- Theatrical release poster
- Directed by: Norman Lee
- Screenplay by: Norman Lee Doris Davison
- Produced by: John Argyle
- Starring: Michael Martin-Harvey Chili Bouchier Valentine Dyall Bruce Belfrage Ronald Adam
- Cinematography: Exterior photography: Ted Wooldridge Moray Grant Jim Goding
- Edited by: Charles Beaumont
- Music by: Composed & arranged by: Guy Jones
- Production company: Argyle British Productions
- Distributed by: Monarch Film Corporation
- Release date: 30 June 1949 (UK);
- Running time: 88 minutes
- Country: United Kingdom
- Language: English

= The Case of Charles Peace =

1949 British film by Norman Lee

The Case of Charles Peace (also known as The Trials of Charley Peace and Trials of Charles Peace) is a 1949 British crime film directed by Norman Lee and starring Michael Martin Harvey, Chili Bouchier and Valentine Dyall. The screenplay was by Lee and Doris Davison, based on the real-life Victorian murderer Charles Peace.

==Plot==
The story of the nineteenth century burglar and murderer Charles Peace is told in flashback in a lecture by Sir Clement Barnes KC at Hendon Police College: Peace's murder of Arthur Dyson, his subsequent false identities, his career as a burglar, and his shooting of a policeman. For these crimes he is eventually arrested, tried, and sentenced to death by hanging.

==Cast==
- Michael Martin Harvey as Charles Peace
- Chili Bouchier as Katherine Dyson
- Valentine Dyall as Storyteller Sir Clement Barnes KC
- Bruce Belfrage as prosecution counsel Foster
- Ronald Adam as defence counsel Lockwood
- Roberta Huby as Sue Thompson
- Peter Forbes-Robertson as William Habron
- Kathleen Rooney as Mary
- Richard Shayne as Arthur Dyson
- Jean Shepeard as Hannah Peace
- John Kelly as Father O'Brien
- Peter Gawthorne as Mr. Justice Lopes
- Hamilton Deane as Mr. Justice Hawkins
- Robert McLachlan as Mr. Justice Lindley
- Gordon Court as Inspector Phillips
- Bartlett Mullins as Mr. Brion
- Rose Howlett as Mrs. Brion
- Liam Gaffney as Leresche
- Howard Douglas as Littlewood
- Edward Evans as Police Sergeant (uncredited)

==Reception==
The Monthly Film Bulletin wrote: "Apart from too many flashbacks within flashbacks, which are apt to confuse, this is a well-made, interesting and wholly absorbing film of an authentic story based on records of British justice. Much of the films success is due to Michael Martin-Harvey's brilliant characterisation of the eccentric, Jekyll and Hyde-like Peace. Chili Bouchier makes a successful come-back as Katherine, and heads an adequate supporting cast."

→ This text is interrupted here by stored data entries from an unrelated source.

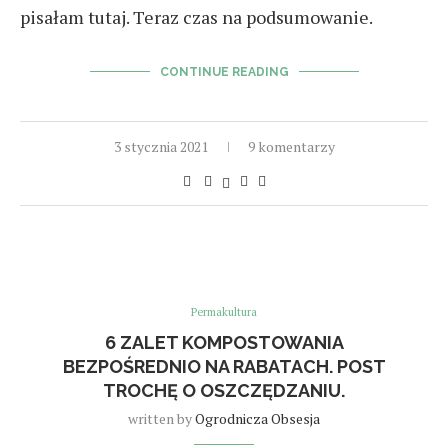
pisałam tutaj. Teraz czas na podsumowanie.
CONTINUE READING
3 stycznia 2021
9 komentarzy
Permakultura
6 ZALET KOMPOSTOWANIA
BEZPOŚREDNIO NA RABATACH. POST
TROCHĘ O OSZCZĘDZANIU.
written by
Ogrodnicza Obsesja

Kine Weekly wrote: "Michael Martin-Harvey, mincing and menacing in turn, does a sound acting job as Charlie Peace. Chili Bouchier, Jean Shepeard and Roberta Huby are slightly less effective as Mrs. Dyson, Mrs. Peace and Sue Thompson, respectively."

Picture Show wrote: "Thoroughly entertaining within its modest limits is this reconstruction of the amazing career of Charles Peace ... Michael Martin-Harvey gives a compelling performance as the sinister little man."

In British Sound Films: The Studio Years 1928–1959 David Quinlan rated the film as "average", writing: "Good central performance holds the attention."